Mon matelot, après cette belle péroraison, allait s’éloigner, lorsque le vieux franciscain lui barra le passage :

— Crois-tu que nous laisserons violenter cette jeune fille, misérable ? lui dit-il.

-Ah ! des mots !… Bon, ça va chauffer, Louis, murmura Kernau en se tournant vers moi. Surtout prends garde aux couteaux, garçon ; ces chafouins en ont jusque dans les plis de leurs robes.

— Eh bien ! reprit le franciscain, m’as-tu entendu ?

— Entendu et compris… parfaitement !

— Alors, je te le répète, laisse cette jeune fille et va-t’en !

— Oui, oui, qu’il laisse cette jeune fille, l’hérétique, l’impie, le damné ! hurlèrent en chœur les autres franciscains.

Kernau, ravi d’entendre ces cris qui lui donnaient l’espoir qu’une lutte allait s’engager, se mit à considérer de nouveau les moines en ricanant à leur nez et à leur barbe ; puis tout à coup poussant un bruyant éclat de rire :

— Ah ! pardieu, voilà qui est par trop drôle… Ce coquin de Perez qui crie plus fort que les autres…

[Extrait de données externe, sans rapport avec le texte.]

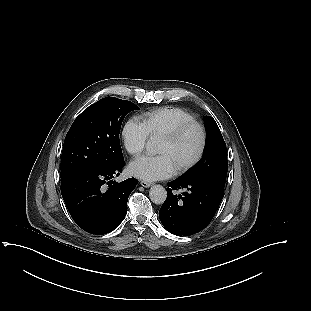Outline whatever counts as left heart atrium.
Segmentation results:
<instances>
[{"instance_id":"39dd6f15","label":"left heart atrium","mask_w":311,"mask_h":311,"mask_svg":"<svg viewBox=\"0 0 311 311\" xmlns=\"http://www.w3.org/2000/svg\"><path fill=\"white\" fill-rule=\"evenodd\" d=\"M174 169L169 157L165 154L145 155L133 161L129 166L133 176L145 181L167 178L173 174Z\"/></svg>"}]
</instances>
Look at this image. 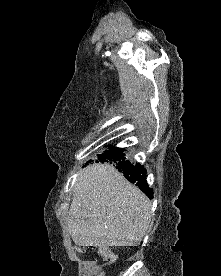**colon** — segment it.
<instances>
[{"label": "colon", "mask_w": 221, "mask_h": 276, "mask_svg": "<svg viewBox=\"0 0 221 276\" xmlns=\"http://www.w3.org/2000/svg\"><path fill=\"white\" fill-rule=\"evenodd\" d=\"M78 250L80 252L83 251V248L82 247H79ZM98 252L101 254V256L104 258V260L106 262H109V263H112L115 261L116 257L115 255L113 254L112 251H110L109 249H106V248H100L98 249Z\"/></svg>", "instance_id": "obj_1"}]
</instances>
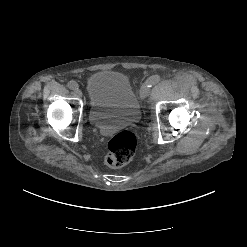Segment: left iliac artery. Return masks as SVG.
Returning a JSON list of instances; mask_svg holds the SVG:
<instances>
[{"label": "left iliac artery", "mask_w": 247, "mask_h": 247, "mask_svg": "<svg viewBox=\"0 0 247 247\" xmlns=\"http://www.w3.org/2000/svg\"><path fill=\"white\" fill-rule=\"evenodd\" d=\"M160 79H161L160 76L154 75L147 80L146 84L150 88L153 85L157 84L160 81Z\"/></svg>", "instance_id": "1"}]
</instances>
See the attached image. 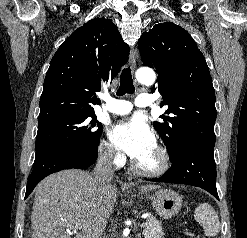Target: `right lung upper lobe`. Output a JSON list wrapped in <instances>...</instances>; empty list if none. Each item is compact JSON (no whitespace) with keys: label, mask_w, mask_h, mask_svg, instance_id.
I'll return each instance as SVG.
<instances>
[{"label":"right lung upper lobe","mask_w":247,"mask_h":238,"mask_svg":"<svg viewBox=\"0 0 247 238\" xmlns=\"http://www.w3.org/2000/svg\"><path fill=\"white\" fill-rule=\"evenodd\" d=\"M128 56L129 46L109 19L95 18L75 30L50 62L38 122L95 114V93L112 82Z\"/></svg>","instance_id":"cb5924a9"}]
</instances>
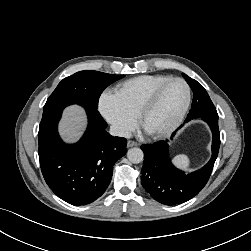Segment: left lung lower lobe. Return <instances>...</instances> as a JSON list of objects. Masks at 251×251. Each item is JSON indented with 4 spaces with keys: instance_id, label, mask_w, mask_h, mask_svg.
I'll return each mask as SVG.
<instances>
[{
    "instance_id": "obj_1",
    "label": "left lung lower lobe",
    "mask_w": 251,
    "mask_h": 251,
    "mask_svg": "<svg viewBox=\"0 0 251 251\" xmlns=\"http://www.w3.org/2000/svg\"><path fill=\"white\" fill-rule=\"evenodd\" d=\"M193 100H196V98L194 97ZM195 118L206 121L213 133L212 157L200 170L187 174L177 169L169 158L168 140L141 146L144 152L141 170L142 186L155 200L162 204L176 205L190 200L204 188L211 175L220 146L218 117L200 116ZM191 119H186L185 123ZM174 135L175 132L171 140Z\"/></svg>"
}]
</instances>
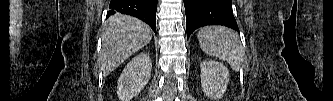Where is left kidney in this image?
Wrapping results in <instances>:
<instances>
[{
  "label": "left kidney",
  "instance_id": "obj_1",
  "mask_svg": "<svg viewBox=\"0 0 333 101\" xmlns=\"http://www.w3.org/2000/svg\"><path fill=\"white\" fill-rule=\"evenodd\" d=\"M200 68L203 92L213 99H220L229 82V70L217 61H202Z\"/></svg>",
  "mask_w": 333,
  "mask_h": 101
}]
</instances>
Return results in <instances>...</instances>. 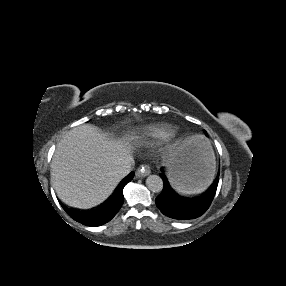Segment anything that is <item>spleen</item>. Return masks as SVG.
Segmentation results:
<instances>
[{"label": "spleen", "mask_w": 286, "mask_h": 286, "mask_svg": "<svg viewBox=\"0 0 286 286\" xmlns=\"http://www.w3.org/2000/svg\"><path fill=\"white\" fill-rule=\"evenodd\" d=\"M206 186L198 187V188H186L184 186L176 185V190L182 195H192L199 194L205 191Z\"/></svg>", "instance_id": "obj_1"}]
</instances>
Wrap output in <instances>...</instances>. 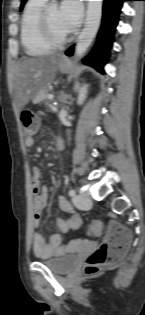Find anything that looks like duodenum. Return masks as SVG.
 I'll return each mask as SVG.
<instances>
[{
  "instance_id": "obj_1",
  "label": "duodenum",
  "mask_w": 145,
  "mask_h": 315,
  "mask_svg": "<svg viewBox=\"0 0 145 315\" xmlns=\"http://www.w3.org/2000/svg\"><path fill=\"white\" fill-rule=\"evenodd\" d=\"M57 148H58L59 150H62V149H63V142H62L61 139H59L58 142H57Z\"/></svg>"
}]
</instances>
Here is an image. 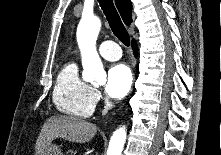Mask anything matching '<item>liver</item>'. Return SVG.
Segmentation results:
<instances>
[{
	"label": "liver",
	"mask_w": 221,
	"mask_h": 155,
	"mask_svg": "<svg viewBox=\"0 0 221 155\" xmlns=\"http://www.w3.org/2000/svg\"><path fill=\"white\" fill-rule=\"evenodd\" d=\"M97 132V126L80 118L56 115L44 123L35 145V155H42L57 138L70 142L86 143Z\"/></svg>",
	"instance_id": "6515ba94"
}]
</instances>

Et le frère la Côte, joignant aussitôt l’action à la parole, se jeta d’un bond au milieu des moines épouvantés, happa l’infortuné ex-matelot par le collet de sa robe, et me le rapporta en triomphe.

— Tiens, vieux, me dit-il en le déposant à mes pieds, il sent encore le grog que je lui ai payé, l’ingrat !

À l’action du frère la Côte, plusieurs franciscains se précipitèrent vers la rue et se mirent à appeler les passants au secours.

En moins d’une minute, la cour du couvent se trouva inondée d’une populace prête à se livrer à tous les excès qu’on lui désignerait.

— Vieux, me dit rapidement Kernau, va-t’en vite…

— Es-tu fou ?…

— Mille noms de noms ! ne m’interromps pas, ou nous sommes fichus… Il ne s’agit pas de te faire larder en ma compagnie, il faut que tu te sauves. Cours prévenir tous les amis qui se promènent sur le port, du danger dans lequel je me trouve, et reviens avec eux me prêter main-forte. Quant à moi, ne crains rien, je connais le pays ; j’ai pris mes précautions en conséquence, et je suis paré pour tenir ces braillards en respect jusqu’à ton retour. Après tout, on ne sait pas ce qui peut arriver ; donne-moi toujours une poignée de main… Bon… À présent, plus un mot et déguerpis au plus vite. Nom de nom ! j’espère tout de même qu’on a drôlement de l’agrément à Cavit…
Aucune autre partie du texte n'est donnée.